Üretimin tamamını dünyanın dört bir yanına ihraç ederler. Bulundukları kasabaya istihdam, yan sanayi ve refah artışı sağlamışlardır. Fabrikayı büyütüp, yeni makinalar sipariş ederler. Vergi ve KDV muafiyeti için de Teşvik Belgesi’ne müracaat ederler. Ederler etmesine de bürokrasiye boğulur, işin içinden çıkamazlar. Süreç uzadıkça uzar. Çünkü mevzuat değişmiş, muafiyet için istenen beş basamaklı süreç başlamıştır.

Bir hata yapıp, teşvik belgesinden önce makinaları sipariş etmiş olurlar.

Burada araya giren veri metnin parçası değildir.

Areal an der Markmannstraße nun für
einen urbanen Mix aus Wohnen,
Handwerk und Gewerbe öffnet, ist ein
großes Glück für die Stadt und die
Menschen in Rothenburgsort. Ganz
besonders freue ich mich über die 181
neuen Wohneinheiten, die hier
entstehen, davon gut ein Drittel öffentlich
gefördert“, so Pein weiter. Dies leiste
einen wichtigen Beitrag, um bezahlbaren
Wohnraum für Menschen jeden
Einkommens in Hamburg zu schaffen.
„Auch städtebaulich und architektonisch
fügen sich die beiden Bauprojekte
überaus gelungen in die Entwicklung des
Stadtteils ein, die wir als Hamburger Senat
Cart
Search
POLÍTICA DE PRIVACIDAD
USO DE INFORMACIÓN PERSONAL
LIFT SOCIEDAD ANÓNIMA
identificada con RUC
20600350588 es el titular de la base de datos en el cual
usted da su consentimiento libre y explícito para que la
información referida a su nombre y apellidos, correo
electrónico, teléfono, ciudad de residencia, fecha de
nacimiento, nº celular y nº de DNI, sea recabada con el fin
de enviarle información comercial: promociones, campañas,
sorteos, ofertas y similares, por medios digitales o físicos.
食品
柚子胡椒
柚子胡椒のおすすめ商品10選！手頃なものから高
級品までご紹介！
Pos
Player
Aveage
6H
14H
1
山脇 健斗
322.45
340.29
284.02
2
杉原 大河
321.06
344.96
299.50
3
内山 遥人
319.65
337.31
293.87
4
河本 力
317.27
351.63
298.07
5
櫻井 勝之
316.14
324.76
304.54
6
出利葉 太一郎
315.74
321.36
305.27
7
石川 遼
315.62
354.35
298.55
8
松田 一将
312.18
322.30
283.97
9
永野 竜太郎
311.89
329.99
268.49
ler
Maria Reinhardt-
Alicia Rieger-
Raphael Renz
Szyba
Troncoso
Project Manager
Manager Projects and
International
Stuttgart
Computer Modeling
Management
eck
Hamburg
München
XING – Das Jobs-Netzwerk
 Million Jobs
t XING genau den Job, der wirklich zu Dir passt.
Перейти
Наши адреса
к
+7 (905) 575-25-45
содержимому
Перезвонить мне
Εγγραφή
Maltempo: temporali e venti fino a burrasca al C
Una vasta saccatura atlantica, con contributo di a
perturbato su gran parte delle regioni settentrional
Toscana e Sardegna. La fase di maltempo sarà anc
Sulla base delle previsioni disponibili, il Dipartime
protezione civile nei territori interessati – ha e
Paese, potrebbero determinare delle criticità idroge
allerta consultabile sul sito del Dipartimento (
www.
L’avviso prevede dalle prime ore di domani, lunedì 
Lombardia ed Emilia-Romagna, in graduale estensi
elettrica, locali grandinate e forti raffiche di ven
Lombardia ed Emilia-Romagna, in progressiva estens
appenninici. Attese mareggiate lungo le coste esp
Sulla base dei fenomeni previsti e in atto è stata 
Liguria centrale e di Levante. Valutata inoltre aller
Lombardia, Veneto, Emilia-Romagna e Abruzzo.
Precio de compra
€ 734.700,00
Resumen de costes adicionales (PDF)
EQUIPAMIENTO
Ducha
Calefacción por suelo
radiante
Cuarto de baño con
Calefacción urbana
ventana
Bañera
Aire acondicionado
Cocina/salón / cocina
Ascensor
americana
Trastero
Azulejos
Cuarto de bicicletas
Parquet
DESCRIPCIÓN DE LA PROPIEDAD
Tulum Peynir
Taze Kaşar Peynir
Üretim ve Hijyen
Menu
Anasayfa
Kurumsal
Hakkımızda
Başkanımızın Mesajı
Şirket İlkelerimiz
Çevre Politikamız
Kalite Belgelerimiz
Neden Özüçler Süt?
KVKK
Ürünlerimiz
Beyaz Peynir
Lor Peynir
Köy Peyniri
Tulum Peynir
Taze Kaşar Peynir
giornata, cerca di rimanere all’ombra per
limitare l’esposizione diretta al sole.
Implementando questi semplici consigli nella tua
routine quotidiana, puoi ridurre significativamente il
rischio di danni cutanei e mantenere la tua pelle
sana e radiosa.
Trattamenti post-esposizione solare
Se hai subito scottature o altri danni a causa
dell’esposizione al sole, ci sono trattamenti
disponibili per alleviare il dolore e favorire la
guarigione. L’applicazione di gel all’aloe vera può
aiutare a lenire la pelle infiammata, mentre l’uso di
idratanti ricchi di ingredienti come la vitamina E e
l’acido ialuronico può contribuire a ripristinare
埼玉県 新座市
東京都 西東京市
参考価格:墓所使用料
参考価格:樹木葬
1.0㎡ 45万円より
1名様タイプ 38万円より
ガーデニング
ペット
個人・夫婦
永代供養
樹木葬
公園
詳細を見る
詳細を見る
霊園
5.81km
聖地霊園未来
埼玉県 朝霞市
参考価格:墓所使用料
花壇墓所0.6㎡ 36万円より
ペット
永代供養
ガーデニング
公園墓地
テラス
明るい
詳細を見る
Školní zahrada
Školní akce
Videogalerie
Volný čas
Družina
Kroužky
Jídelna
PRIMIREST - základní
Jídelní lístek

Bürokrasinin kelime manası gereği zaman durur. Bu arada gelen makinaların ardiyesi, demorajı ve alınan işçilerin maaş ve sigortası çalışmaya devam eder.

Sonunda makinaları kurup çalıştırırlar. Hammadde girdilerinden dolayı yüklüce bir KDV alacakları olur. Onlarda SGK primlerine mahsup etmek isterler. Hop, burada da karşılarına aylarca süren inceleme, kontrol, suçlu muamelesi çıkar. Bu arada SGK mahsubunu beklerken, primler ödenmediği gerekçesiyle faiz yükünü de bir haciz ihbarı ile öğreniverirler. Suçları ihracatçı olmak, memleketlerine istihdam sağlamaktır. O halde cezalarını çekeceklerdir! Sonunda pes eden idealist Patagonyalılar bir ihracat müşterisi ziyareti için Çin’in Wuhan şehrine gittiklerinde oranın ticaret odası ile yaptıkları bir görüşmede biraz da yukardaki durumlardan serzenişte bulunurlar. Ertesi gün kendilerini Wuhan Belediye Başkanının odasında bulurlar. Başkan; büyük bir nezaketle kendilerine üretim için arazi, teşvik, kredi, muafiyet, personel desteği ve hazır fabrika vermek istediklerini söyler, bir de her türlü bürokrasiyi aşma sözü verir.

Patagonyalı gençler halen düşünme aşamasında, ama bu arada benim çevremde en az 10 sanayici son iki yılda fabrikasını Mısır, Bulgaristan ve Romanya ya taşıdı bile.